Liebe Leserinnen, liebe Leser,

eine schmale, karge Schicht Sandstrand, ein Streifen tiefschwarzes Meer sonst nichts. Außer natürlich die unermessliche Weite des Himmels. Vier Fünftel des Bildes nimmt das Firmament ein. Ach, und ganz da unten ist auch noch ein kleines Menschlein oder besser ein „Mönchlein“, denn das Gemälde ist bekannt unter dem Namen „Der Mönch am Meer“. Es stammt von Caspar David Friedrich, an dessen 250 Geburtstag in diesem Jahr mit großen Ausstellungen in Hamburg, Berlin, Dresden und Greifswald gedacht wird. Das Gemälde war 1810 eine Sensation auf der Berliner Akademieausstellung. Gekauft hat es damals kein geringerer als der Preußenkönig Friedrich Wilhelm III. für seinen fünfzehnjährigen Sohn. Auch bei mir hängt es im Wohnzimmer leider nicht das Original.

Was für einen Stand hat der Mensch in der Welt? Mit dieser Frage hat sich der Maler ganz offensichtlich beschäftigt. Nicht nur zur damaligen Zeit, auch heute gibt es die Vorstellung, im Menschen das Maß aller Dinge zu sehen: Der Mensch als der, der alles im Griff hat, einen sicheren Stand hat und sich alles zu Nutze machen kann durch Wissenschaft und Fortschritt. Wie anders im Gemälde Friedrichs: Klein, wehrlos, verlassen ist der Mensch angesichts der bedrohlichen Schwärze des Meeres und der unfassbaren Weite des Kosmos. Dabei denkt Friedrich an mehr als an die unendliche Ausdehnung leeren Raums. Der Himmel steht für den frommen Protestanten für die Sphäre des Göttlichen. Und so malt Friedrich am liebsten den Himmel. „Den Tag, wo er Luft malt, darf man nicht mit ihm reden“, wusste schon seine Frau

Caroline an. Seinem Mönch dagegen schreibt Friedrich selbst ins Stammbuch:

„Und sännest du auch vom Morgen bis zum Abend, vom Abend bis zur sinkenden Mitternacht; dennoch würdest du nicht ersinnen, nicht ergründen, das unerforschliche Jenseits! Mit übermüthigem Dünkel, erwegst du der Nachwelt ein Licht zu werden, zu enträtseln der Zukunft Dunkelheit! Was heilige Ahndung nur ist, nur im Glauben gesehen und erkannt; endlich klahr zu wissen und zu Verstehn! – Tief zwar sind deine Fußstapfen am öden sandigen Strandte: doch ein leiser Wind weht darüber hin, und deine Spuhr wird nicht mehr gesehen: Thörichter Mensch voll eitlem Dünkel! –“

Wozu Friedrich seinen Mönch und damit sowohl sich selber als auch uns alle auffordert, ist eine Haltung der Demut. Seine Worte erinnern an die Bilder, die der Psalmbeter malt:

Ein Mensch ist in seinem Leben wie Gras, er blüht wie eine Blume auf dem Felde; wenn der Wind darüber geht, so ist sie nimmer da, und ihre Stätte kennet sie nicht mehr…

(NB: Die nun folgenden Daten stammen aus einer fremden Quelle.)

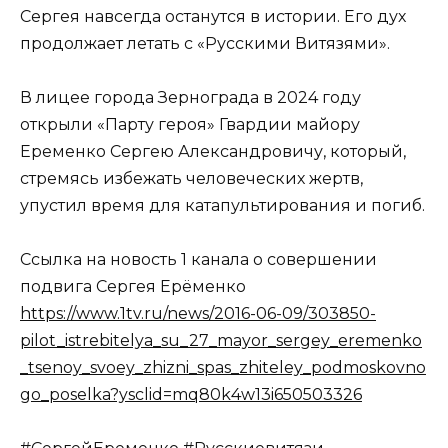
Сергея навсегда останутся в истории. Его дух
продолжает летать с «Русскими Витязями».
В лицее города Зернограда в 2024 году
открыли «Парту героя» Гвардии майору
Еременко Сергею Александровичу, который,
стремясь избежать человеческих жертв,
упустил время для катапультирования и погиб.
Ссылка на новость 1 канала о совершении
подвига Сергея Ерёменко
https://www.1tv.ru/news/2016-06-09/303850-
pilot_istrebitelya_su_27_mayor_sergey_eremenko
_tsenoy_svoey_zhizni_spas_zhiteley_podmoskovno
go_poselka?ysclid=mq80k4w13i650503326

Der Maler und der Psalmbeter wären sich aber auch darin einig, worauf der Mensch stattdessen seinen Blick richten sollte:

…Die Gnade aber des HERRN währt von Ewigkeit zu Ewigkeit über denen, die ihn fürchten. (Psalm 103,15ff)

Friedrichs Bilder sind, so hat es der Kunsthistoriker Helmut Börsch-Supan einmal festgestellt, eine „Lehre des Hoffens“.